But – yes, being banned (under one of my more active avatars) on Reddit just this last weekend (after telling some stupid Hispanic about Murray’s 1994 “Bell Curve” book and their, Hispanics’, IQ being only slightly higher, than that of the Sub-Saharan “Slovakians”), I do feel welcome here at OFW and sincerely enjoy being here as at the last of the clearnet places dealing with Energy and Degrowth, where a variety of opinions and viewpoints is still allowed (by the Benevolent Hostess).
I’ve read on ZH and some IT-news places, just during the last 2 weeks, about age-restrictions on GNU/Linux usage in California, tightening the surveillance over and, otherwise, free-speech on the local Internet in both UK and Canada.
We all know, how it ends.
only by allowing varied views can you judge the veracity of the commenter…this is how ofw works.
but even established and verified intellect does not exclude dogged insistence on ‘alternative facts’ when every thread of common sense says otherwise….largely, i think, because to admit those ‘alternative facts’ are simply wrong would be to admit foolishness, which nobody likes admission of. (me included).
this is how cults arise….why flat earthers hold conventions to reassure each other, by self agreement, that the earth is proven flat, so they elect speakers they can applaud on the subject. …why 6 moon landings were faked (why fake 6?)….and now yet another moon circuit must, by definition, also be faked.
it being a total waste of human resources is another matter entirely…
nothing can shift the rapturemonger from his certainty of rapture—once in, you are condemned if you leave, (A holy version of the mafia if you like).
Trump capitalises on the same level of daftness—once you agree with his policies, you cannot disagree because the entire edifice of trumpism collapses around you if you do….by agreeing, you become part of his support structure.—a fool in command hires people more foolish than he is….. and gets rid of clever opposition, for obvious reasons..
Out of respect to your age, documented authorship and not being a “Slovakian”, I am not going to argue with you, NP.
Not arguing with beligerant senile old fools is not a kindness; it is the worst kind of deception.
X Soviet. Funny the usually stoic beyond belief Putin just said that at the end of a press session with also a very uncharacteristic Cheshire cat smile on his face. “We all know how this ends”.
Norman, I suppose you think you are talking sense, but from where I am standing reading this, you are just letting out brain farts.
But enough about you.
Now, on the subject of that video above, which you obviously didn’t watch, despite me going to all that trouble to post a link for you, the host Jimmy Dore and I are of the same opinion.
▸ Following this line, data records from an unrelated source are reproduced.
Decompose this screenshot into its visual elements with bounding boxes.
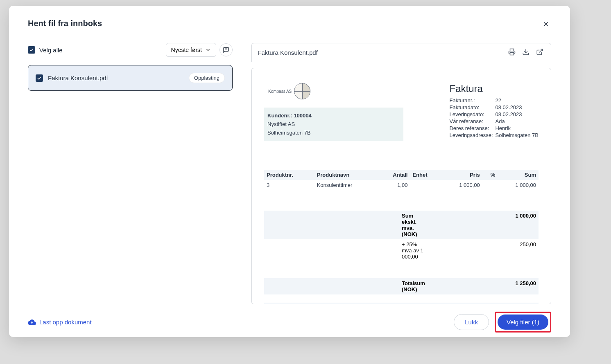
total-value: 250,00	[520, 241, 536, 260]
comment-icon	[223, 47, 229, 53]
col-pct: %	[482, 170, 498, 180]
file-list-toolbar: Velg alle Nyeste først	[28, 31, 233, 65]
total-row: Sum ekskl. mva. (NOK) 1 000,00	[264, 211, 539, 239]
customer-number: Kundenr.: 100004	[267, 112, 400, 120]
company-block: Kompass AS Kundenr.: 100004 Nystiftet AS…	[264, 83, 403, 141]
sort-dropdown[interactable]: Nyeste først	[166, 43, 216, 57]
highlight-annotation: Velg filer (1)	[495, 312, 551, 333]
select-files-button[interactable]: Velg filer (1)	[498, 315, 548, 330]
table-header-row: Produktnr. Produktnavn Antall Enhet Pris…	[264, 170, 539, 180]
print-button[interactable]	[507, 47, 517, 58]
file-item[interactable]: Faktura Konsulent.pdf Opplasting	[28, 65, 233, 91]
upload-label: Last opp dokument	[39, 319, 92, 326]
meta-label: Deres referanse:	[449, 125, 495, 131]
close-button-footer[interactable]: Lukk	[454, 314, 489, 330]
select-all-row: Velg alle	[28, 46, 63, 54]
preview-toolbar: Faktura Konsulent.pdf	[251, 43, 551, 62]
select-all-checkbox[interactable]	[28, 46, 35, 54]
total-value: 1 000,00	[515, 213, 536, 237]
meta-label: Fakturanr.:	[449, 97, 495, 103]
compass-icon	[294, 83, 310, 99]
total-row: Totalsum (NOK) 1 250,00	[264, 278, 539, 294]
meta-label: Vår referanse:	[449, 118, 495, 124]
invoice-title: Faktura	[449, 83, 539, 94]
total-row: Sum å betale (NOK) 1 250,00	[264, 303, 539, 304]
chevron-down-icon	[205, 47, 211, 53]
modal-dialog: Hent fil fra innboks Velg alle Nyeste fø…	[9, 6, 570, 337]
cell-produktnr: 3	[264, 180, 315, 190]
customer-block: Kundenr.: 100004 Nystiftet AS Solheimsga…	[264, 108, 403, 141]
file-list-pane: Velg alle Nyeste først Faktura Konsulen	[28, 31, 233, 304]
svg-line-6	[539, 49, 543, 52]
svg-rect-4	[510, 53, 514, 55]
invoice-meta: Faktura Fakturanr.:22 Fakturadato:08.02.…	[449, 83, 539, 141]
col-produktnr: Produktnr.	[264, 170, 315, 180]
upload-document-link[interactable]: Last opp dokument	[28, 318, 92, 326]
close-icon	[542, 20, 550, 28]
col-enhet: Enhet	[410, 170, 441, 180]
external-link-icon	[536, 48, 543, 56]
file-name: Faktura Konsulent.pdf	[48, 74, 184, 81]
footer-buttons: Lukk Velg filer (1)	[454, 312, 551, 333]
file-badge: Opplasting	[189, 73, 225, 83]
upload-icon	[28, 318, 36, 326]
cell-pris: 1 000,00	[441, 180, 482, 190]
meta-value: 08.02.2023	[495, 104, 522, 110]
modal-title: Hent fil fra innboks	[28, 19, 102, 28]
file-checkbox[interactable]	[36, 74, 43, 82]
select-all-label: Velg alle	[39, 47, 63, 54]
preview-pane: Faktura Konsulent.pdf Kompass AS	[251, 31, 551, 304]
customer-address: Solheimsgaten 7B	[267, 129, 400, 137]
download-icon	[522, 48, 530, 56]
line-items-table: Produktnr. Produktnavn Antall Enhet Pris…	[264, 170, 539, 190]
total-label: Sum ekskl. mva. (NOK)	[267, 213, 428, 237]
modal-header: Hent fil fra innboks	[9, 6, 570, 31]
cell-sum: 1 000,00	[498, 180, 539, 190]
table-row: 3 Konsulenttimer 1,00 1 000,00 1 000,00	[264, 180, 539, 190]
cell-produktnavn: Konsulenttimer	[315, 180, 379, 190]
invoice-header: Kompass AS Kundenr.: 100004 Nystiftet AS…	[264, 83, 539, 141]
company-logo: Kompass AS	[268, 83, 403, 99]
meta-value: Henrik	[495, 125, 511, 131]
meta-value: 08.02.2023	[495, 111, 522, 117]
modal-footer: Last opp dokument Lukk Velg filer (1)	[9, 304, 570, 344]
modal-body: Velg alle Nyeste først Faktura Konsulen	[9, 31, 570, 304]
download-button[interactable]	[520, 47, 531, 58]
preview-filename: Faktura Konsulent.pdf	[258, 49, 503, 56]
total-value: 1 250,00	[515, 280, 536, 292]
meta-label: Leveringsdato:	[449, 111, 495, 117]
print-icon	[508, 48, 516, 56]
col-pris: Pris	[441, 170, 482, 180]
meta-label: Fakturadato:	[449, 104, 495, 110]
meta-value: 22	[495, 97, 501, 103]
col-produktnavn: Produktnavn	[315, 170, 379, 180]
cell-antall: 1,00	[379, 180, 410, 190]
sort-label: Nyeste først	[171, 47, 202, 53]
comment-button[interactable]	[220, 43, 233, 56]
meta-label: Leveringsadresse:	[449, 132, 495, 138]
document-preview[interactable]: Kompass AS Kundenr.: 100004 Nystiftet AS…	[251, 68, 551, 304]
check-icon	[29, 47, 34, 52]
meta-value: Ada	[495, 118, 505, 124]
check-icon	[37, 76, 42, 81]
total-label: + 25% mva av 1 000,00	[267, 241, 428, 260]
col-sum: Sum	[498, 170, 539, 180]
total-label: Totalsum (NOK)	[267, 280, 428, 292]
close-button[interactable]	[541, 19, 551, 31]
cell-pct	[482, 180, 498, 190]
company-name: Kompass AS	[268, 89, 292, 94]
open-external-button[interactable]	[534, 47, 545, 58]
customer-name: Nystiftet AS	[267, 120, 400, 129]
col-antall: Antall	[379, 170, 410, 180]
cell-enhet	[410, 180, 441, 190]
totals-block: Sum ekskl. mva. (NOK) 1 000,00 + 25% mva…	[264, 211, 539, 304]
sort-group: Nyeste først	[166, 43, 233, 57]
meta-value: Solheimsgaten 7B	[495, 132, 539, 138]
total-row: + 25% mva av 1 000,00 250,00	[264, 239, 539, 262]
We don’t know whether Artemis went around the moon or not, but there are some curious anomalies in the video of the mission put out by NASA and broadcast on mainstream media.
Jimmy and I both still have some curiosity about what’s going on in the world. I find that most people my age do not have much curiosity and many people of any age never did. Their minds are closed. They are not willing to accept or consider new knowledge that may conflict with what they already think they know.
The key issue here, I think, is the craving for certainty, which is a character trait eceedingly common among mid-wits and dimwits alike.
As Michael Riley explains:
The rub comes when we confuse confidence with certainty. For whatever reason, when we discuss politics or religion or some sensitive social issue, probability is not enough. We crave certainty. Psychologists call this desire for certainty “cognitive closure.” We want the final word on the matter, to settle the dispute unequivocally, and eliminate any and all threads of ambiguity.
Hanna Hart adds context:
When you are “trapped by rightness,” you close yourself off and fail to question your own beliefs and assumptions. You stop really listening to others and instead “listen to win” or “listen to fix,” both of which keep you trapped in the sense that you know better than the other person.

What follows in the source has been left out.